A story has a coherence, an order of the telling. It makes a difference how we tell a story. If I tell you, ‘A pail up the hill of Jack and went to fetch Jill water.’ We have all the words and none of the meaning of, ‘Jack and Jill went up the hill to fetch a pail of water.’ In visual storytelling this nonsense example of jumbled words is much too apt.
Visual storytelling has the same need of coherence. Visualize an image or series of images for DFW’s This Is Water. We could even conjure the page turn brilliance of Jon Klassen in the final perplexed exclamation of the young fish. The accessibility of digital tools and their opportunity to lay down a hard carapace of pixels has us polishing the surface and missing the depth in our This Is Water image. A shiny surface it is too, as we slide our plastic pencil against glass to conjure the water our fish are arrayed across.
A visual story has a similar need to follow how it is told and the artful surface of a glittering fish is likely the last thing we should worry about, but the first thing we care about as it bumps against our eyes. It’s like we are writing all the verbs first and begrudgingly add a noun. The composition and the simple abstract language of using shape and form with scale, placement and direction to express meaning is a hard sell when satisfaction is found in the certainty of a copied dark shadow jackhammering an edge.

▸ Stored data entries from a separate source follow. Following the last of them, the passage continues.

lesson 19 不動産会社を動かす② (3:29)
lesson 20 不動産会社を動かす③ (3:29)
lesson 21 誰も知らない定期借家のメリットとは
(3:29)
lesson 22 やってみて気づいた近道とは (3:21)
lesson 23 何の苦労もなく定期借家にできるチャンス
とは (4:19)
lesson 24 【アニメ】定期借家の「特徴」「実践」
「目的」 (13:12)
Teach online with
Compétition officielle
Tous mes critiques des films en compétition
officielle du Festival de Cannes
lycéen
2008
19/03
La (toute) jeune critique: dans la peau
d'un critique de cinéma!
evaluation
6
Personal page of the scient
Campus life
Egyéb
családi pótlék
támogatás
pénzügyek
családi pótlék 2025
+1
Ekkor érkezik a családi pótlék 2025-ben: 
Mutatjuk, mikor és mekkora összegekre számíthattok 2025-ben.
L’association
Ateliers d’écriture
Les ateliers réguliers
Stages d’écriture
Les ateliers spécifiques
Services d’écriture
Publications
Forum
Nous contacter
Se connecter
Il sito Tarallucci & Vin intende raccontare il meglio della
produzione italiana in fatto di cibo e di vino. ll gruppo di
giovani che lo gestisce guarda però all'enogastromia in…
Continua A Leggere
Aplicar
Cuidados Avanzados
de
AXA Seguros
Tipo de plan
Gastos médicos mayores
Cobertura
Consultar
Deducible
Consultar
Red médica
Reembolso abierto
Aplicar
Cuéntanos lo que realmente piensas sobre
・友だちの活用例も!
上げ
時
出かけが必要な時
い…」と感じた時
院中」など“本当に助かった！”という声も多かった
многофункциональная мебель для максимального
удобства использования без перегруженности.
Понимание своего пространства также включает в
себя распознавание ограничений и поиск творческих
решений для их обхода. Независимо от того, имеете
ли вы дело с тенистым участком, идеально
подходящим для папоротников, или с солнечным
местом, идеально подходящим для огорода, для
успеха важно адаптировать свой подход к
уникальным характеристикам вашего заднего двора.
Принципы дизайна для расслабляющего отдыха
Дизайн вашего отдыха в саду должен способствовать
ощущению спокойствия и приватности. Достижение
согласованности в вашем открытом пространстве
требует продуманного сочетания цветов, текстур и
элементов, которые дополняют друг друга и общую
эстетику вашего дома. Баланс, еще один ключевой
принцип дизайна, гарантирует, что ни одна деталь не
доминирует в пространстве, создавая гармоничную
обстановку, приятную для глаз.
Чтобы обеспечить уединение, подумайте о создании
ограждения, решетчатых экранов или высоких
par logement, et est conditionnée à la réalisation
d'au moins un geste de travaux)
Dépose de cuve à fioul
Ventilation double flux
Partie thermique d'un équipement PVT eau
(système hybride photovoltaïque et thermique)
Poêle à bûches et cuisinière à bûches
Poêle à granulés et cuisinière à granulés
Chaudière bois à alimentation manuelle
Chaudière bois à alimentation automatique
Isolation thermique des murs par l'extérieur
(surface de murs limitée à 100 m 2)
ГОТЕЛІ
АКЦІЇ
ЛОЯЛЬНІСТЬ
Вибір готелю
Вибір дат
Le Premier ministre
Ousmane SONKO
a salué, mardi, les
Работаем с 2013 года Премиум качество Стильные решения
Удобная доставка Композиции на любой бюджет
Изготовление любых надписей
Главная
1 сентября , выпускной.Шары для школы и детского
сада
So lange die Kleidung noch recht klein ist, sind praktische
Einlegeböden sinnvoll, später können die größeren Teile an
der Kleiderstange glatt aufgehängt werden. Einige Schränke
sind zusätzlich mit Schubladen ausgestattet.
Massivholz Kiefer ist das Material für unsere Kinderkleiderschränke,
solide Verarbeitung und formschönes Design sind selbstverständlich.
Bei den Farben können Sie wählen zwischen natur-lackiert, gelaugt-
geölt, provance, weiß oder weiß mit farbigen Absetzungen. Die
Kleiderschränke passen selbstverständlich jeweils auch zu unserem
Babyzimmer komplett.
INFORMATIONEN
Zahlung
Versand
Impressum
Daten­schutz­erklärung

We had a talk on Friday from the comic book artist Michael Walsh. He talked about the constant problem-solving of visual storytelling and how difficult it is. The writer offers words for us to imagine worlds and the artist has to bring those world’s into focus along with all those details of flora and fauna. But we mustn’t get lost in the weeds of the narrative, we need to explore uncertainty and the utter joy in solving the problem of the blank page.